= Beginning of Section =

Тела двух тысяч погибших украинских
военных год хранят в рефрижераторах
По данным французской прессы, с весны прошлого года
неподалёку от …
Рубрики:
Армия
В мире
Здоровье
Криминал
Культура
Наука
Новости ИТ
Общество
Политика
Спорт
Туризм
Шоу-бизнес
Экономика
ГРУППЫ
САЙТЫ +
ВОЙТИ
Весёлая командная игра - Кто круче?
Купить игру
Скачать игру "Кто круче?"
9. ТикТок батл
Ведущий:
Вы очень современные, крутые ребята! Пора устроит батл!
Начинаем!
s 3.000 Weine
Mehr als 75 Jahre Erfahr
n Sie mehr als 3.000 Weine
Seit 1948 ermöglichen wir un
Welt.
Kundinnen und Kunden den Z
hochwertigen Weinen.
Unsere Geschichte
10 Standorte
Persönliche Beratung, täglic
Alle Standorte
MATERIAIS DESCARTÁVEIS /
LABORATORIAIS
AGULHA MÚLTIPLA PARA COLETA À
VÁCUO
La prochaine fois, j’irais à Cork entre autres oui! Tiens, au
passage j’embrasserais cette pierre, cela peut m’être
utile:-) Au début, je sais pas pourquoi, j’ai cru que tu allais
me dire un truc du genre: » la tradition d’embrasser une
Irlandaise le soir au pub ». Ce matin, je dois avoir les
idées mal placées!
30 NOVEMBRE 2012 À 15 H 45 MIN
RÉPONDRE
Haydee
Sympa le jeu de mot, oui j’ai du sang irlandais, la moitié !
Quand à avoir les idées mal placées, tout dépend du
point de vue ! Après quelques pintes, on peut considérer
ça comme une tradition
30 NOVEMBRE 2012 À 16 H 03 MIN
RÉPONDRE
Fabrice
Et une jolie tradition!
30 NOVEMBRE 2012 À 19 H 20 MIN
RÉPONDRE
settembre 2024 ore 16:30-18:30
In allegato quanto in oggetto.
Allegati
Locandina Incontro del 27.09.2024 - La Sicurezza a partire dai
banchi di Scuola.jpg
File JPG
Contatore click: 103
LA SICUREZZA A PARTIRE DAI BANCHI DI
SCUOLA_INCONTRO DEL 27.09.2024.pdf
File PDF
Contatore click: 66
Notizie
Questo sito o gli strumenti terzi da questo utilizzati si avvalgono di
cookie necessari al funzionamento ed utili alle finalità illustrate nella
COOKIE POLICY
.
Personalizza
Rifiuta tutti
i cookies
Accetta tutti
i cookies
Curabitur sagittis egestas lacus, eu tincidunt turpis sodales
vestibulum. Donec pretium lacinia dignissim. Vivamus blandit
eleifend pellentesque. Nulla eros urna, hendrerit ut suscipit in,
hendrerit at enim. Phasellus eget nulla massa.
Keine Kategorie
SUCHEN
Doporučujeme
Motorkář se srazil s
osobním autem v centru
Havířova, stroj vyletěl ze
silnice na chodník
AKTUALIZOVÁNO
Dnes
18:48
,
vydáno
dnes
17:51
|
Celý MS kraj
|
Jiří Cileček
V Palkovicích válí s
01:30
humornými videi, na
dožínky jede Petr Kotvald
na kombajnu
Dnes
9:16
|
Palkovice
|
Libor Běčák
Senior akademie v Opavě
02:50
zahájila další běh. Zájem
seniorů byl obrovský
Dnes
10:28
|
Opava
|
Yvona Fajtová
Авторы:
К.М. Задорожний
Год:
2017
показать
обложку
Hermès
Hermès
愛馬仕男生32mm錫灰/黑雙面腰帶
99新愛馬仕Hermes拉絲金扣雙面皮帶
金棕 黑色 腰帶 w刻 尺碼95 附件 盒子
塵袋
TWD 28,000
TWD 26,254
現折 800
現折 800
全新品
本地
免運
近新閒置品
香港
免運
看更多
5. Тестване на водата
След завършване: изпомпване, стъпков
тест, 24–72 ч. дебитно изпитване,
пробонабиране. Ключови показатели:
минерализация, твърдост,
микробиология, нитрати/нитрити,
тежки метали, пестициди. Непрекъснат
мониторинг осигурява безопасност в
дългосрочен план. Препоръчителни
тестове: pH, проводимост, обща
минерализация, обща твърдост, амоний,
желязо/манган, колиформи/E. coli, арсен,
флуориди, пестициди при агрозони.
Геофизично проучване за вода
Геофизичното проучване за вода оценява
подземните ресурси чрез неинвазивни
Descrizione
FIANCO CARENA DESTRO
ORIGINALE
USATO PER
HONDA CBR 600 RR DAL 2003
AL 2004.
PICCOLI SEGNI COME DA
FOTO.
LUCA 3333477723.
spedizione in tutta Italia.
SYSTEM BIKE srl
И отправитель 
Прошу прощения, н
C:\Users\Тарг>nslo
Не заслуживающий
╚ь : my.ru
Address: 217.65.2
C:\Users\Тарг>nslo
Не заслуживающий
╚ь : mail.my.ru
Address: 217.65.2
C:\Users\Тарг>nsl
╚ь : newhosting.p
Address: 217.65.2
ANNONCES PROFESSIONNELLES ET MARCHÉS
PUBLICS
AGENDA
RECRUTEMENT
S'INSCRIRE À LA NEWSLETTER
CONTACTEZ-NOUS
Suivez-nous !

= End of Section =

__HOW TO COMPLETE THIS TASK__:
Retype the listing in full, keeping every word as it appears.

__EXERCISE RESPONSE__:
Тела двух тысяч погибших украинских
военных год хранят в рефрижераторах
По данным французской прессы, с весны прошлого года
неподалёку от …
Рубрики:
Армия
В мире
Здоровье
Криминал
Культура
Наука
Новости ИТ
Общество
Политика
Спорт
Туризм
Шоу-бизнес
Экономика
ГРУППЫ
САЙТЫ +
ВОЙТИ
Весёлая командная игра - Кто круче?
Купить игру
Скачать игру "Кто круче?"
9. ТикТок батл
Ведущий:
Вы очень современные, крутые ребята! Пора устроит батл!
Начинаем!
s 3.000 Weine
Mehr als 75 Jahre Erfahr
n Sie mehr als 3.000 Weine
Seit 1948 ermöglichen wir un
Welt.
Kundinnen und Kunden den Z
hochwertigen Weinen.
Unsere Geschichte
10 Standorte
Persönliche Beratung, täglic
Alle Standorte
MATERIAIS DESCARTÁVEIS /
LABORATORIAIS
AGULHA MÚLTIPLA PARA COLETA À
VÁCUO
La prochaine fois, j’irais à Cork entre autres oui! Tiens, au
passage j’embrasserais cette pierre, cela peut m’être
utile:-) Au début, je sais pas pourquoi, j’ai cru que tu allais
me dire un truc du genre: » la tradition d’embrasser une
Irlandaise le soir au pub ». Ce matin, je dois avoir les
idées mal placées!
30 NOVEMBRE 2012 À 15 H 45 MIN
RÉPONDRE
Haydee
Sympa le jeu de mot, oui j’ai du sang irlandais, la moitié !
Quand à avoir les idées mal placées, tout dépend du
point de vue ! Après quelques pintes, on peut considérer
ça comme une tradition
30 NOVEMBRE 2012 À 16 H 03 MIN
RÉPONDRE
Fabrice
Et une jolie tradition!
30 NOVEMBRE 2012 À 19 H 20 MIN
RÉPONDRE
settembre 2024 ore 16:30-18:30
In allegato quanto in oggetto.
Allegati
Locandina Incontro del 27.09.2024 - La Sicurezza a partire dai
banchi di Scuola.jpg
File JPG
Contatore click: 103
LA SICUREZZA A PARTIRE DAI BANCHI DI
SCUOLA_INCONTRO DEL 27.09.2024.pdf
File PDF
Contatore click: 66
Notizie
Questo sito o gli strumenti terzi da questo utilizzati si avvalgono di
cookie necessari al funzionamento ed utili alle finalità illustrate nella
COOKIE POLICY
.
Personalizza
Rifiuta tutti
i cookies
Accetta tutti
i cookies
Curabitur sagittis egestas lacus, eu tincidunt turpis sodales
vestibulum. Donec pretium lacinia dignissim. Vivamus blandit
eleifend pellentesque. Nulla eros urna, hendrerit ut suscipit in,
hendrerit at enim. Phasellus eget nulla massa.
Keine Kategorie
SUCHEN
Doporučujeme
Motorkář se srazil s
osobním autem v centru
Havířova, stroj vyletěl ze
silnice na chodník
AKTUALIZOVÁNO
Dnes
18:48
,
vydáno
dnes
17:51
|
Celý MS kraj
|
Jiří Cileček
V Palkovicích válí s
01:30
humornými videi, na
dožínky jede Petr Kotvald
na kombajnu
Dnes
9:16
|
Palkovice
|
Libor Běčák
Senior akademie v Opavě
02:50
zahájila další běh. Zájem
seniorů byl obrovský
Dnes
10:28
|
Opava
|
Yvona Fajtová
Авторы:
К.М. Задорожний
Год:
2017
показать
обложку
Hermès
Hermès
愛馬仕男生32mm錫灰/黑雙面腰帶
99新愛馬仕Hermes拉絲金扣雙面皮帶
金棕 黑色 腰帶 w刻 尺碼95 附件 盒子
塵袋
TWD 28,000
TWD 26,254
現折 800
現折 800
全新品
本地
免運
近新閒置品
香港
免運
看更多
5. Тестване на водата
След завършване: изпомпване, стъпков
тест, 24–72 ч. дебитно изпитване,
пробонабиране. Ключови показатели:
минерализация, твърдост,
микробиология, нитрати/нитрити,
тежки метали, пестициди. Непрекъснат
мониторинг осигурява безопасност в
дългосрочен план. Препоръчителни
тестове: pH, проводимост, обща
минерализация, обща твърдост, амоний,
желязо/манган, колиформи/E. coli, арсен,
флуориди, пестициди при агрозони.
Геофизично проучване за вода
Геофизичното проучване за вода оценява
подземните ресурси чрез неинвазивни
Descrizione
FIANCO CARENA DESTRO
ORIGINALE
USATO PER
HONDA CBR 600 RR DAL 2003
AL 2004.
PICCOLI SEGNI COME DA
FOTO.
LUCA 3333477723.
spedizione in tutta Italia.
SYSTEM BIKE srl
И отправитель 
Прошу прощения, н
C:\Users\Тарг>nslo
Не заслуживающий
╚ь : my.ru
Address: 217.65.2
C:\Users\Тарг>nslo
Не заслуживающий
╚ь : mail.my.ru
Address: 217.65.2
C:\Users\Тарг>nsl
╚ь : newhosting.p
Address: 217.65.2
ANNONCES PROFESSIONNELLES ET MARCHÉS
PUBLICS
AGENDA
RECRUTEMENT
S'INSCRIRE À LA NEWSLETTER
CONTACTEZ-NOUS
Suivez-nous !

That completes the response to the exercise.